The end of full-time employment can trigger enormously liberating feelings,but it can also cause anxiety and fear.  If you type ‘retirement planning’ into Google, it almost exclusively comes back with articles on financial planning for your retirement.  Sure, this is important, but the psychological aspect of retirement is just as important and one we often neglect.Set aside any financial concerns for now, and ask yourself these six critical questionsto determine if you are psychologically and emotionally ready for this transition. 

 

  • Do you have a plan in place for how you will spend your life post full-time employment?

We plan our weddings and the birth of our children.  Planning what you will do after you retire is just as critical.  You’ll no longer have the structure that employment brings and this can create a void that some find difficult to fill after the initial honeymoon period is over.  Thinking through your plan prior is really important to making the most of this time of your life.  What will you do?  How will you spend your days?  If you are not sure how to progress this, consider completing a course specifically designed to help you develop your What’s Next plan, or work with a coach who can support you to think it through. 

 

  • Have you thought about your new identity post full time employment?
    Leaving a job also means leaving a job title and this can cause feelings of loss.

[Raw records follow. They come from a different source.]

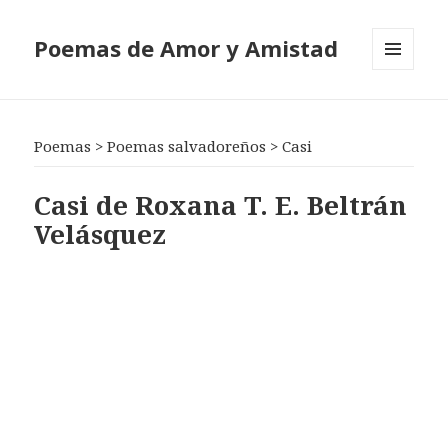
Poemas de Amor y Amistad
MENÚ
Y
WIDGETS
Poemas
>
Poemas salvadoreños
>
Casi
Casi de Roxana T. E. Beltrán
Velásquez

If you have been saying you are an engineer or a nurse, what do you say now?  What is your new purpose?  How will you contribute?

Visualise who you want to become once you are no longer working as a teacher or lawyer.  Write it down and then build it into your plan for the future. 

I like what one author, Ken Dychtwald, has shared in his book ‘Age Wave’. He said, ‘the storyline of retirement will be less about winding things down and more about transforming oneself.  Rather than becoming elderly, we become elders – wise, well-travelled and deeply experienced.’ How can you build that wisdom and experience into your new identity?

 

  • If in a relationship, have you both discussed your plans with each other and found a happy medium?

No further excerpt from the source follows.